Task statement
Each line holding the word "Kauf" must appear in the answer, copied from the entries.

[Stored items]
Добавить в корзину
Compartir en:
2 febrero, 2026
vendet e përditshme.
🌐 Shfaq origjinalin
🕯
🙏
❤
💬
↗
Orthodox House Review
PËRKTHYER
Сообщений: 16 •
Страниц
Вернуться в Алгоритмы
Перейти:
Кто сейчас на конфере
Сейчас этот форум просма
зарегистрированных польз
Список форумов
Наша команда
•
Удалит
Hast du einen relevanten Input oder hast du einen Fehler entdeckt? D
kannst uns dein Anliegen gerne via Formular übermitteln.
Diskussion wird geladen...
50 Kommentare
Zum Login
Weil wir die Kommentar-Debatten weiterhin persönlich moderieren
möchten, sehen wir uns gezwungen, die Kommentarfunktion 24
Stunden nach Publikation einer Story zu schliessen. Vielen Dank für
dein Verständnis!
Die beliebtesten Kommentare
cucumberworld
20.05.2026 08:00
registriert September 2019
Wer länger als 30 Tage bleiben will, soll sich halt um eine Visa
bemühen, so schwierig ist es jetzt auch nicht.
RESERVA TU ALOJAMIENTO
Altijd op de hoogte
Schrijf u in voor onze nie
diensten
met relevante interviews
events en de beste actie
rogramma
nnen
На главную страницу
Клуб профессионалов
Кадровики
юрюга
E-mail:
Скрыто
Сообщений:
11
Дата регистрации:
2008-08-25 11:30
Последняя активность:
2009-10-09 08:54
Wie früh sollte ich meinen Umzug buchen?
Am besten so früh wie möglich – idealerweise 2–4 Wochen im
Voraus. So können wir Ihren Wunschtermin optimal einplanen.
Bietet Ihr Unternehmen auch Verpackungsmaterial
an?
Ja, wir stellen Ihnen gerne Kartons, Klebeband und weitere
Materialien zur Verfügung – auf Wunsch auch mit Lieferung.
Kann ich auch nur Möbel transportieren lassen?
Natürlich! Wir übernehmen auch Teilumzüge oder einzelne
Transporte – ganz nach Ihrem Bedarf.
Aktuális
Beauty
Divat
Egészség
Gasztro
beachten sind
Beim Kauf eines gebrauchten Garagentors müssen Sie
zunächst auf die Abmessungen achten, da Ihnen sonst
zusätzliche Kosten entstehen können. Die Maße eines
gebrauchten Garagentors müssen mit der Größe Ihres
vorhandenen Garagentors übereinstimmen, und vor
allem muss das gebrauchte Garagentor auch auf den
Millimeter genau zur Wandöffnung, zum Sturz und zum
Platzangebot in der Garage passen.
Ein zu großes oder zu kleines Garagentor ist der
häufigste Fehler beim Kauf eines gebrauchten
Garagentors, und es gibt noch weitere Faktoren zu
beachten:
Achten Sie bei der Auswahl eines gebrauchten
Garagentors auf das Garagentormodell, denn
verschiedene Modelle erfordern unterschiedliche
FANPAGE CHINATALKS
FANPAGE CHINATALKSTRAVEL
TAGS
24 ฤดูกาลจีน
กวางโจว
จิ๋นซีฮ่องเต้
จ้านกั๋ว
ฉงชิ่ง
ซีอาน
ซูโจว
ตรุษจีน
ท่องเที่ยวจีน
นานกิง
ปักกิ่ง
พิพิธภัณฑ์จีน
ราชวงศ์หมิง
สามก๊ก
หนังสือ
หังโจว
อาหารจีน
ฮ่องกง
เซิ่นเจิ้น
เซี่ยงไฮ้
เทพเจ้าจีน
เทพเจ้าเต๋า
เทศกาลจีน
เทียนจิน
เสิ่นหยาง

Task answer
Beim Kauf eines gebrauchten Garagentors müssen Sie
häufigste Fehler beim Kauf eines gebrauchten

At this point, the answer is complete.